**What you need to do:**
Although the entries contain pictures, write out only their text, exactly as it stands.

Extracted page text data

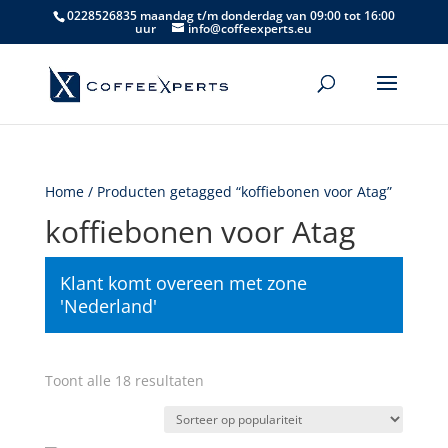
0228526835 maandag t/m donderdag van 09:00 tot 16:00
uur
info@coffeexperts.eu
Home
/ Producten getagged “koffiebonen voor Atag”
koffiebonen voor Atag
Klant komt overeen met zone
'Nederland'
Gesorteerd
Toont alle 18 resultaten
op
populariteit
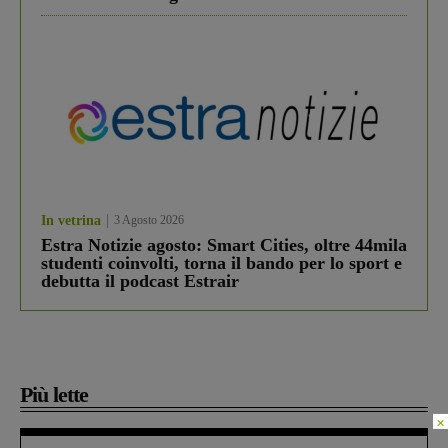
In vetrina
3 Agosto 2026
Estra Notizie agosto: Smart Cities, oltre 44mila
studenti coinvolti, torna il bando per lo sport e
debutta il podcast Estrair
Più lette
×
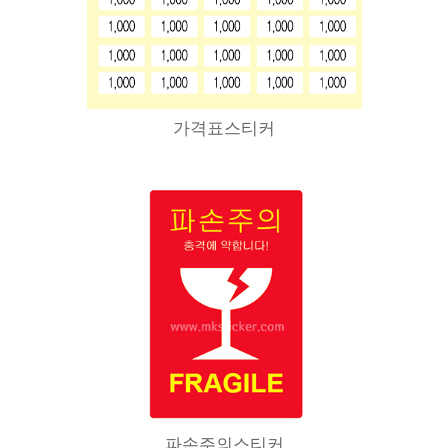
가격표스티커
파손주의스티커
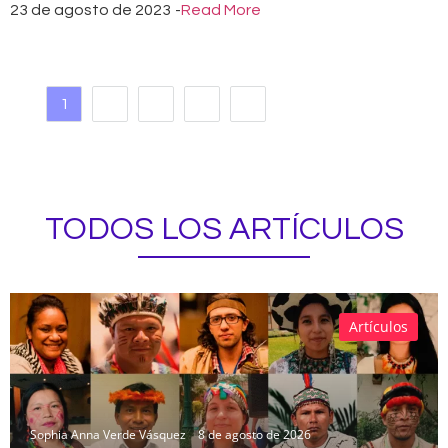
23 de agosto de 2023
-
Read More
1
2
3
4
TODOS LOS ARTÍCULOS
Artículos
Sophia Anna Verde Vásquez
8 de agosto de 2026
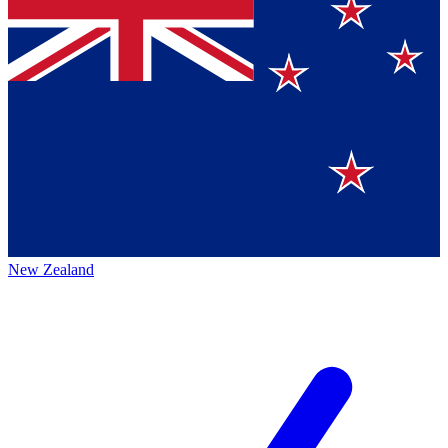
New Zealand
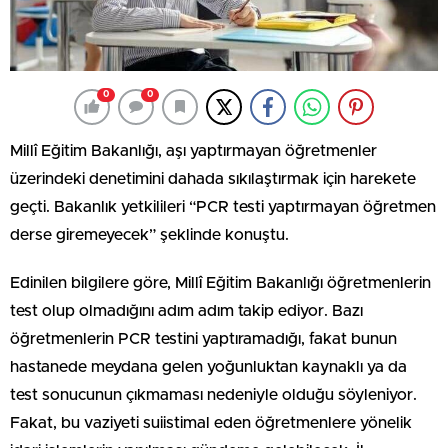
0
0
Millî Eğitim Bakanlığı, aşı yaptırmayan öğretmenler
üzerindeki denetimini dahada sıkılaştırmak için harekete
geçti. Bakanlık yetkilileri “PCR testi yaptırmayan öğretmen
derse giremeyecek” şeklinde konuştu.
Edinilen bilgilere göre, Millî Eğitim Bakanlığı öğretmenlerin
test olup olmadığını adım adım takip ediyor. Bazı
öğretmenlerin PCR testini yaptıramadığı, fakat bunun
hastanede meydana gelen yoğunluktan kaynaklı ya da
test sonucunun çıkmaması nedeniyle olduğu söyleniyor.
Fakat, bu vaziyeti suiistimal eden öğretmenlere yönelik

**Written answer:**
0228526835 maandag t/m donderdag van 09:00 tot 16:00
uur
info@coffeexperts.eu
Home
/ Producten getagged “koffiebonen voor Atag”
koffiebonen voor Atag
Klant komt overeen met zone
'Nederland'
Gesorteerd
Toont alle 18 resultaten
op
populariteit
In vetrina
3 Agosto 2026
Estra Notizie agosto: Smart Cities, oltre 44mila
studenti coinvolti, torna il bando per lo sport e
debutta il podcast Estrair
Più lette
×
가격표스티커
파손주의스티커
23 de agosto de 2023
-
Read More
1
2
3
4
TODOS LOS ARTÍCULOS
Artículos
Sophia Anna Verde Vásquez
8 de agosto de 2026
New Zealand
0
0
Millî Eğitim Bakanlığı, aşı yaptırmayan öğretmenler
üzerindeki denetimini dahada sıkılaştırmak için harekete
geçti. Bakanlık yetkilileri “PCR testi yaptırmayan öğretmen
derse giremeyecek” şeklinde konuştu.
Edinilen bilgilere göre, Millî Eğitim Bakanlığı öğretmenlerin
test olup olmadığını adım adım takip ediyor. Bazı
öğretmenlerin PCR testini yaptıramadığı, fakat bunun
hastanede meydana gelen yoğunluktan kaynaklı ya da
test sonucunun çıkmaması nedeniyle olduğu söyleniyor.
Fakat, bu vaziyeti suiistimal eden öğretmenlere yönelik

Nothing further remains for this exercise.